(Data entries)
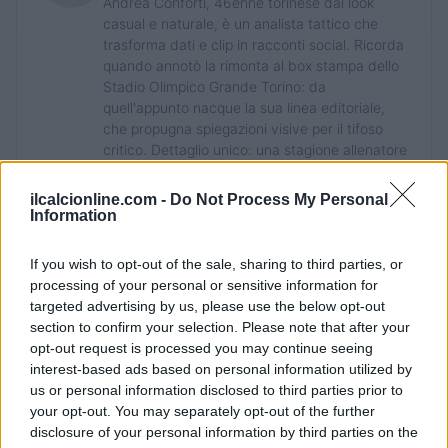
Andrea Conforti, 46enne torinese dal look
casual e naturale, è un analista tattico che
trasforma dati e clip in racconti social. Ricorda
quando annotò la rimonta al box stampa dello
Stadio Olimpico Grande Torino: da
quell'appunto nacque la sua linea editoriale,
che propugna spiegazioni visive per il tifoso
critico. Dettaglio unico: una stagione allenatore
under15 al Chieri e ciclista urbano.
ilcalcionline.com -
Do Not Process My Personal
Information
If you wish to opt-out of the sale, sharing to third parties, or
processing of your personal or sensitive information for
targeted advertising by us, please use the below opt-out
section to confirm your selection. Please note that after your
opt-out request is processed you may continue seeing
interest-based ads based on personal information utilized by
us or personal information disclosed to third parties prior to
your opt-out. You may separately opt-out of the further
disclosure of your personal information by third parties on the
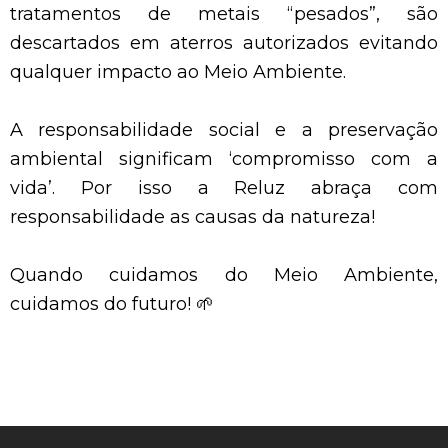
tratamentos de metais “pesados”, são
descartados em aterros autorizados evitando
qualquer impacto ao Meio Ambiente.
A responsabilidade social e a preservação
ambiental significam ‘compromisso com a
vida’. Por isso a Reluz abraça com
responsabilidade as causas da natureza!
Quando cuidamos do Meio Ambiente,
cuidamos do futuro! 🌱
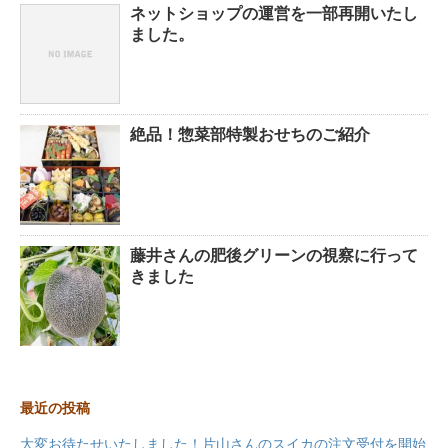
ネットショップの運営を一部再開いたし
ました。
絶品！惣菜部特製おせちのご紹介
藤井さんの肥後グリーンの視察に行って
きました
最近の投稿
大変お待たせいたしました！片山さんのスイカの注文受付を開始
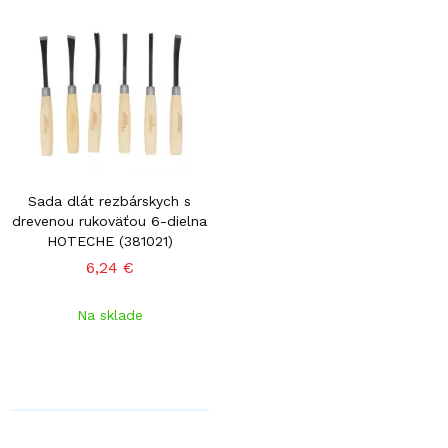
Sada dlát rezbárskych s
drevenou rukoväťou 6-dielna
HOTECHE (381021)
6,24 €
Na sklade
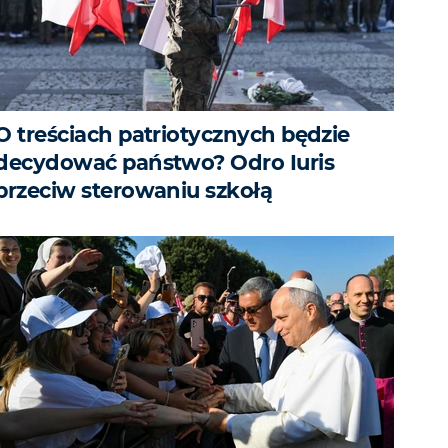
O treściach patriotycznych będzie
decydować państwo? Odro Iuris
przeciw sterowaniu szkołą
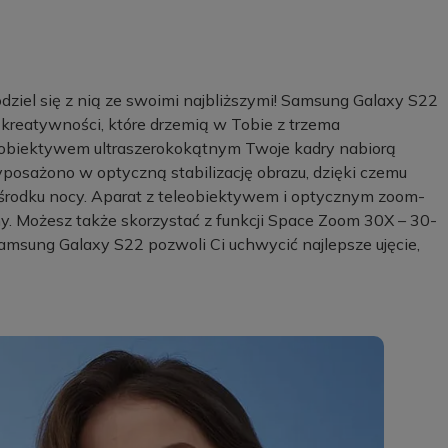
dziel się z nią ze swoimi najbliższymi! Samsung Galaxy S22
 kreatywności, które drzemią w Tobie z trzema
 obiektywem ultraszerokokątnym Twoje kadry nabiorą
osażono w optyczną stabilizację obrazu, dzięki czemu
 środku nocy. Aparat z teleobiektywem i optycznym zoom-
ny. Możesz także skorzystać z funkcji Space Zoom 30X – 30-
Samsung Galaxy S22 pozwoli Ci uchwycić najlepsze ujęcie,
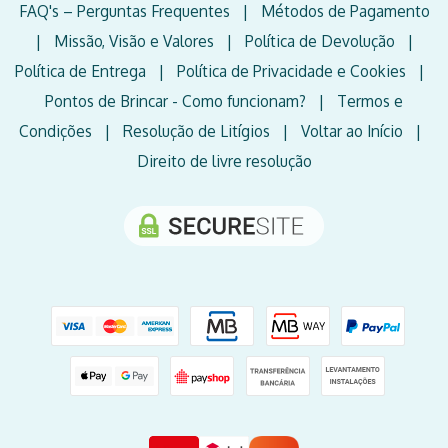
FAQ's – Perguntas Frequentes
|
Métodos de Pagamento
|
Missão, Visão e Valores
|
Política de Devolução
|
Política de Entrega
|
Política de Privacidade e Cookies
|
Pontos de Brincar - Como funcionam?
|
Termos e
Condições
|
Resolução de Litígios
|
Voltar ao Início
|
Direito de livre resolução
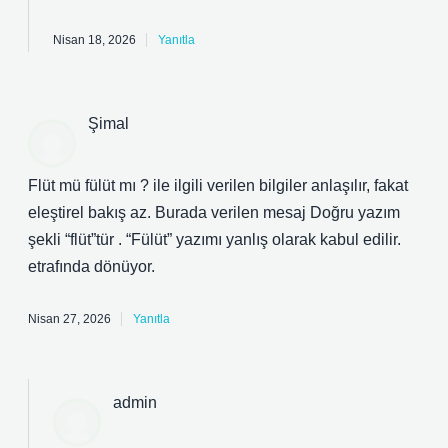
Nisan 18, 2026
Yanıtla
Şimal
Flüt mü fülüt mı ? ile ilgili verilen bilgiler anlaşılır, fakat
eleştirel bakış az. Burada verilen mesaj Doğru yazım
şekli “flüt”tür . “Fülüt” yazımı yanlış olarak kabul edilir.
etrafında dönüyor.
Nisan 27, 2026
Yanıtla
admin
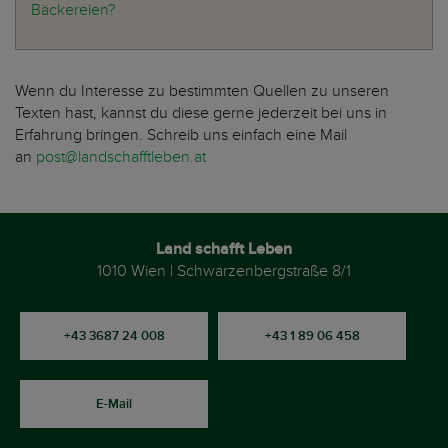
Bäckereien?
Wenn du Interesse zu bestimmten Quellen zu unseren
Texten hast, kannst du diese gerne jederzeit bei uns in
Erfahrung bringen. Schreib uns einfach eine Mail
an
post@landschafftleben.at
Land schafft Leben
1010 Wien | Schwarzenbergstraße 8/1
+43 3687 24 008
+43 1 89 06 458
E-Mail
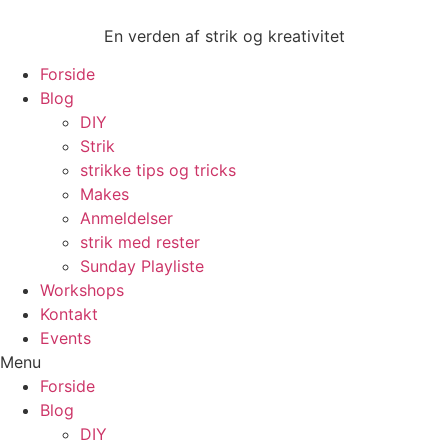
Videre
til
En verden af strik og kreativitet
indhold
Forside
Blog
DIY
Strik
strikke tips og tricks
Makes
Anmeldelser
strik med rester
Sunday Playliste
Workshops
Kontakt
Events
Menu
Forside
Blog
DIY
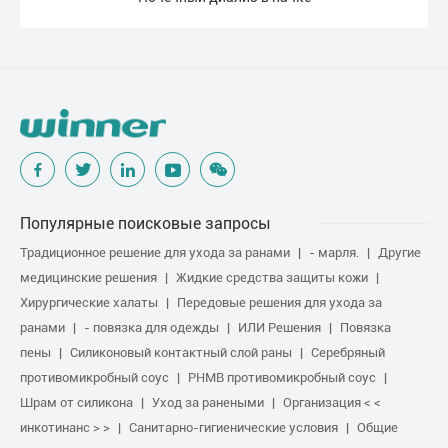
Популярные поисковые запросы
Традиционное решение для ухода за ранами
- марля.
Другие
медицинские решения
Жидкие средства защиты кожи
Хирургические халаты
Передовые решения для ухода за
ранами
- повязка для одежды
ИЛИ Решения
Повязка
пены
Силиконовый контактный слой раны
Серебряный
противомикробный соус
PHMB противомикробный соус
Шрам от силикона
Уход за ранеными
Организация < <
инкотинанс > >
Санитарно-гигиенические условия
Общие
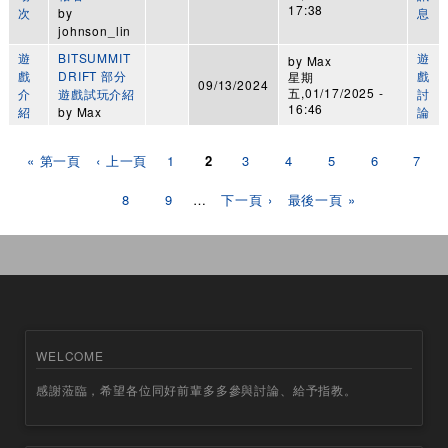
17:38
次
by
息
johnson_lin
遊
BITSUMMIT
遊
by
Max
戲
DRIFT 部分
戲
星期
09/13/2024
五,01/17/2025 -
介
遊戲試玩介紹
討
16:46
紹
by
Max
論
頁面
« 第一頁
‹ 上一頁
1
2
3
4
5
6
7
8
9
…
下一頁 ›
最後一頁 »
WELCOME
感謝蒞臨，希望各位同好前輩多多參與討論、給予指教。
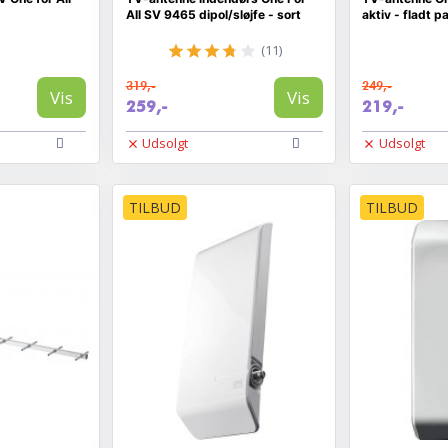
All SV 9465 dipol/sløjfe - sort
aktiv - fladt p
(11)
319,-
249,-
Vis
Vis
259,-
219,-
Udsolgt
Udsolgt
TILBUD
TILBUD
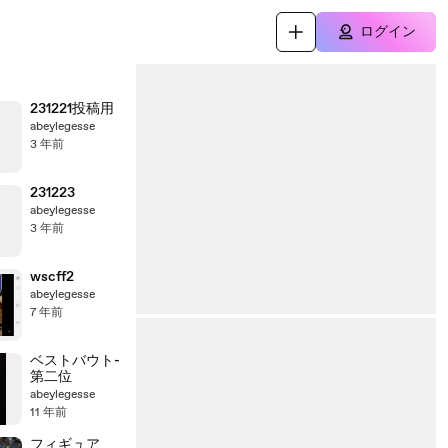
ログイン
231221投稿用
abeylegesse
3 年前
231223
abeylegesse
3 年前
wscff2
abeylegesse
7 年前
ベストバウト-
第二位
abeylegesse
11 年前
フィギュア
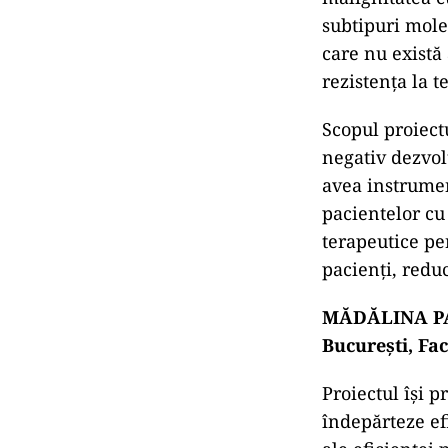
subtipuri mole
care nu există 
rezistența la t
Scopul proiect
negativ dezvolt
avea instrumen
pacientelor cu
terapeutice pe
pacienți, redu
MĂDĂLINA PAN
București, Fac
Proiectul își 
îndepărteze efi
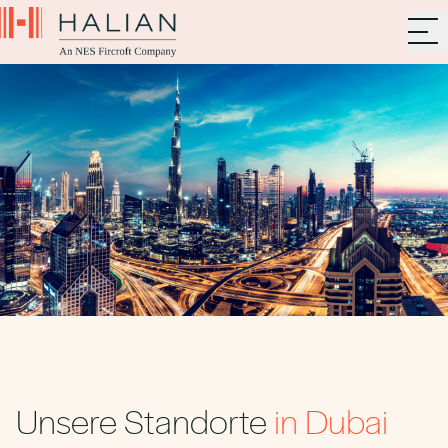
Unsere Standorte
in Dubai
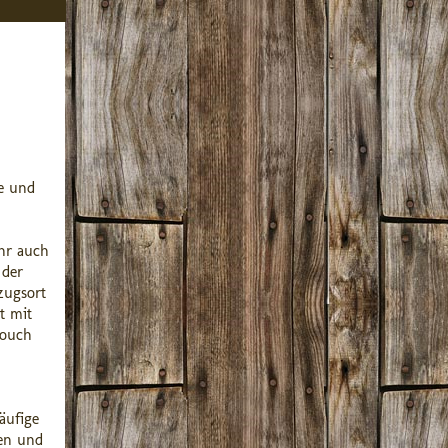
ge und
hr auch
 der
zugsort
t mit
Couch
äufige
men und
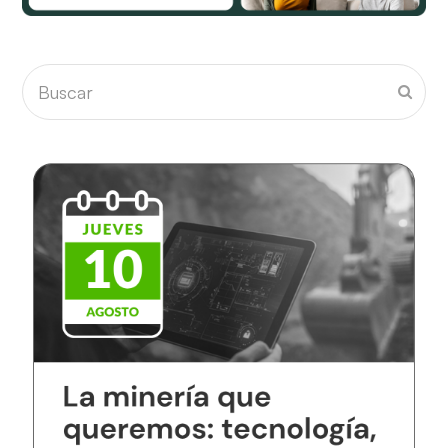
Buscar
Envia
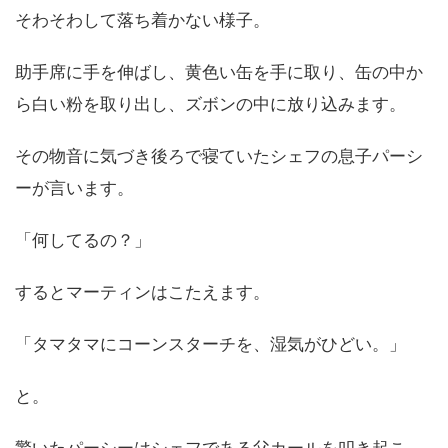
そわそわして落ち着かない様子。
助手席に手を伸ばし、黄色い缶を手に取り、缶の中か
ら白い粉を取り出し、ズボンの中に放り込みます。
その物音に気づき後ろで寝ていたシェフの息子パーシ
ーが言います。
「何してるの？」
するとマーティンはこたえます。
「タマタマにコーンスターチを、湿気がひどい。」
と。
驚いたパーシーはシェフである父カールを叩き起こ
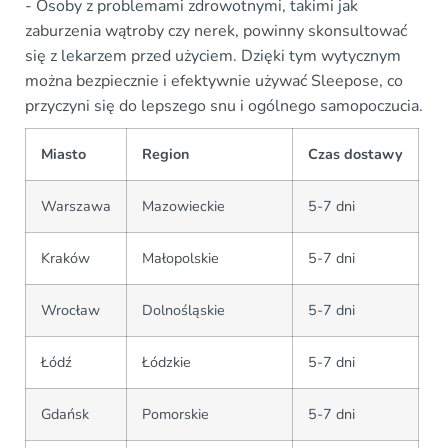
- Osoby z problemami zdrowotnymi, takimi jak
zaburzenia wątroby czy nerek, powinny skonsultować
się z lekarzem przed użyciem. Dzięki tym wytycznym
można bezpiecznie i efektywnie używać Sleepose, co
przyczyni się do lepszego snu i ogólnego samopoczucia.
Miasto
Region
Czas dostawy
Warszawa
Mazowieckie
5-7 dni
Kraków
Małopolskie
5-7 dni
Wrocław
Dolnośląskie
5-7 dni
Łódź
Łódzkie
5-7 dni
Gdańsk
Pomorskie
5-7 dni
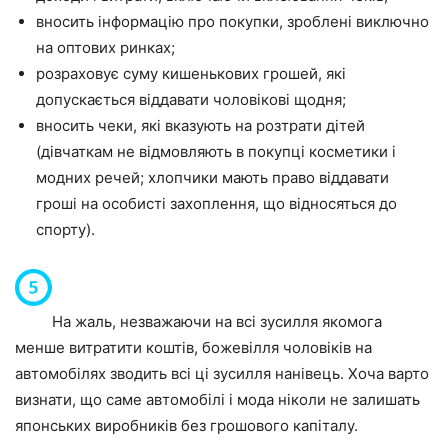
вносить інформацію про покупки, зроблені виключно
на оптових ринках;
розраховує суму кишенькових грошей, які
допускається віддавати чоловікові щодня;
вносить чеки, які вказують на розтрати дітей
(дівчаткам не відмовляють в покупці косметики і
модних речей; хлопчики мають право віддавати
гроші на особисті захоплення, що відносяться до
спорту).
На жаль, незважаючи на всі зусилля якомога
менше витратити коштів, божевілля чоловіків на
автомобілях зводить всі ці зусилля нанівець. Хоча варто
визнати, що саме автомобілі і мода ніколи не залишать
японських виробників без грошового капіталу.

• Prompt: What you give back should be exactly the lines from the top of the data above down to and including the line with "opt-out request is", minus any pictures.

• Answer to the exercise:
Andrea Conforti, 46enne torinese dal look
casual e naturale, è un analista tattico che
trasforma dati e clip in racconti social. Ricorda
quando annotò la rimonta al box stampa dello
Stadio Olimpico Grande Torino: da
quell'appunto nacque la sua linea editoriale,
che propugna spiegazioni visive per il tifoso
critico. Dettaglio unico: una stagione allenatore
under15 al Chieri e ciclista urbano.
ilcalcionline.com -
Do Not Process My Personal
Information
If you wish to opt-out of the sale, sharing to third parties, or
processing of your personal or sensitive information for
targeted advertising by us, please use the below opt-out
section to confirm your selection. Please note that after your
opt-out request is processed you may continue seeing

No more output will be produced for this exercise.